* Prompt: Lines where the string "event" appears are to be copied from the entries below.

* Structured page parsing data:

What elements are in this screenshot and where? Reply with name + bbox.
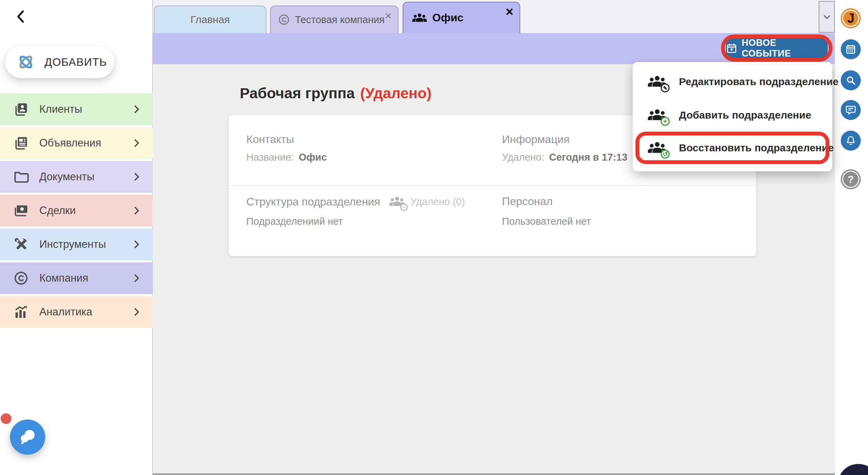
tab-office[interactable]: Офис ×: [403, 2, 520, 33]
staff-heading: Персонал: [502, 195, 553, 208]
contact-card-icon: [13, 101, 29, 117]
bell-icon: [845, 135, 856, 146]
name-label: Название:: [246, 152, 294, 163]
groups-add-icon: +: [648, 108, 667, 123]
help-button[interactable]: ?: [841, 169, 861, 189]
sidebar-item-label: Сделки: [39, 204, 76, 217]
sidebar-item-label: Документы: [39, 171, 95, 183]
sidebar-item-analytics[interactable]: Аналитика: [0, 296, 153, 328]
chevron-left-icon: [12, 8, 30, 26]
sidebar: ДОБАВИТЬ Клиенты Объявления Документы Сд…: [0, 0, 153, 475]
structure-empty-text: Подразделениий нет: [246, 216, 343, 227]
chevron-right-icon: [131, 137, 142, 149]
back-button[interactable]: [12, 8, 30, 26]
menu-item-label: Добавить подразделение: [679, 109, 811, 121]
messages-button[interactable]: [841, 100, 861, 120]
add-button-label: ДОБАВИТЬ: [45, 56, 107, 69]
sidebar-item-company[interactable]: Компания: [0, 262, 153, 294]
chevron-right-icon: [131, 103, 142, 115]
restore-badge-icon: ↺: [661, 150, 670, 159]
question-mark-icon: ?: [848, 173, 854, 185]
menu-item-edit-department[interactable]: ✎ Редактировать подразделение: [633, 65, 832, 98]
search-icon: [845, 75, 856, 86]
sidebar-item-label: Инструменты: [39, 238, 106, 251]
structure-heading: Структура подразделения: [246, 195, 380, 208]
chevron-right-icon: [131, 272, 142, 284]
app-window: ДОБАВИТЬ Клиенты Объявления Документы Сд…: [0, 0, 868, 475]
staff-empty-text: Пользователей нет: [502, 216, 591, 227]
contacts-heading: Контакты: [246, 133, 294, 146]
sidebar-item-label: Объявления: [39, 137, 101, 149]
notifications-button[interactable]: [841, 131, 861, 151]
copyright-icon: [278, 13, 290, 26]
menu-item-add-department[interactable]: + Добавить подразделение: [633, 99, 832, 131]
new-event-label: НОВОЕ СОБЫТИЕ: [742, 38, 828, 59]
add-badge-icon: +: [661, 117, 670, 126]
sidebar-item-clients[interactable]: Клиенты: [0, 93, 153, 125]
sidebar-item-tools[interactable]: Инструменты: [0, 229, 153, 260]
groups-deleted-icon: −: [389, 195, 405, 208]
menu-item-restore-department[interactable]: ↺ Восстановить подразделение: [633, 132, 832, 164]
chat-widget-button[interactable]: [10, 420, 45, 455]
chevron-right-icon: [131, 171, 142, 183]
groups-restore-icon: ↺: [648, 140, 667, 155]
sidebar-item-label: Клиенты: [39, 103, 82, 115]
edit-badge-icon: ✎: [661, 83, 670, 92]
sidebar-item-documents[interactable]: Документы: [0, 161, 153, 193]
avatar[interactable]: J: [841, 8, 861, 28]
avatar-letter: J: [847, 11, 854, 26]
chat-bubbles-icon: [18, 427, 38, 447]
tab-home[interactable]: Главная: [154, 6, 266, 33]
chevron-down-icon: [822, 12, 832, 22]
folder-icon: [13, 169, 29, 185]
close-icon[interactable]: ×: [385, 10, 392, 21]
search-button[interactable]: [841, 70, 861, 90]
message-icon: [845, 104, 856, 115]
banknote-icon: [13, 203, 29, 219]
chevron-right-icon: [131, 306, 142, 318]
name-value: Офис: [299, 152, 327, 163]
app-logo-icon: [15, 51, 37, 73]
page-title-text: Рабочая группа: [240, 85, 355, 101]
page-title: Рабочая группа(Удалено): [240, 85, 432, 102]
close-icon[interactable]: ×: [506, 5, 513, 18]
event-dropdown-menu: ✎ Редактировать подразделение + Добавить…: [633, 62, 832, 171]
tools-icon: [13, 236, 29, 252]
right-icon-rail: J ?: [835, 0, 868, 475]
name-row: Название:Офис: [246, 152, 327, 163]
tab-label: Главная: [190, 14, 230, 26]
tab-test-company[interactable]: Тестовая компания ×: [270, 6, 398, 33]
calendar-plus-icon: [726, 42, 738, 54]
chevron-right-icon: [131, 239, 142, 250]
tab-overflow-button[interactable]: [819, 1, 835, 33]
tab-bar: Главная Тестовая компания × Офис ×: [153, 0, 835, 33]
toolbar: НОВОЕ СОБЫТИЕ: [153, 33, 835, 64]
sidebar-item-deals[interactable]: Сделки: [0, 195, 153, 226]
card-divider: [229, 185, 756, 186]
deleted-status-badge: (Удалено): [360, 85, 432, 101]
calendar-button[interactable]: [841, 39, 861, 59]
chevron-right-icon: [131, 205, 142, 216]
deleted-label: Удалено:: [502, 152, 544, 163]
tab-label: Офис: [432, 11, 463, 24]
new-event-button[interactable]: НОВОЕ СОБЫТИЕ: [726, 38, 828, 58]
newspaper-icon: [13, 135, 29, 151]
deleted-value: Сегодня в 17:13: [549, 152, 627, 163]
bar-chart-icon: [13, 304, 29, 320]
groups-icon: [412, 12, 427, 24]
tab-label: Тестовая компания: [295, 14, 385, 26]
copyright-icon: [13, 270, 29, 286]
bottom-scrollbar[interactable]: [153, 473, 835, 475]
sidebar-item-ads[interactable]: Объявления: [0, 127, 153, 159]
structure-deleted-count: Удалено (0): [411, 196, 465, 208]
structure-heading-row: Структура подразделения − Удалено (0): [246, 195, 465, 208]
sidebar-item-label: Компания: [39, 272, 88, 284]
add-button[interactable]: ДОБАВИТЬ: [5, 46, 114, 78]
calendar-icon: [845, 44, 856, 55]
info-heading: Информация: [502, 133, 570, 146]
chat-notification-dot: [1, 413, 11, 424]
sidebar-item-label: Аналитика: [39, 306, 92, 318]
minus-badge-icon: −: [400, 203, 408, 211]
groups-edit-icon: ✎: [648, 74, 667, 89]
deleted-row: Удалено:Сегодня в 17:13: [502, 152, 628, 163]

* Written response:
new-event-label: НОВОЕ СОБЫТИЕ: [742, 38, 828, 59]
event-dropdown-menu: ✎ Редактировать подразделение + Добавить…: [633, 62, 832, 171]
new-event-button[interactable]: НОВОЕ СОБЫТИЕ: [726, 38, 828, 58]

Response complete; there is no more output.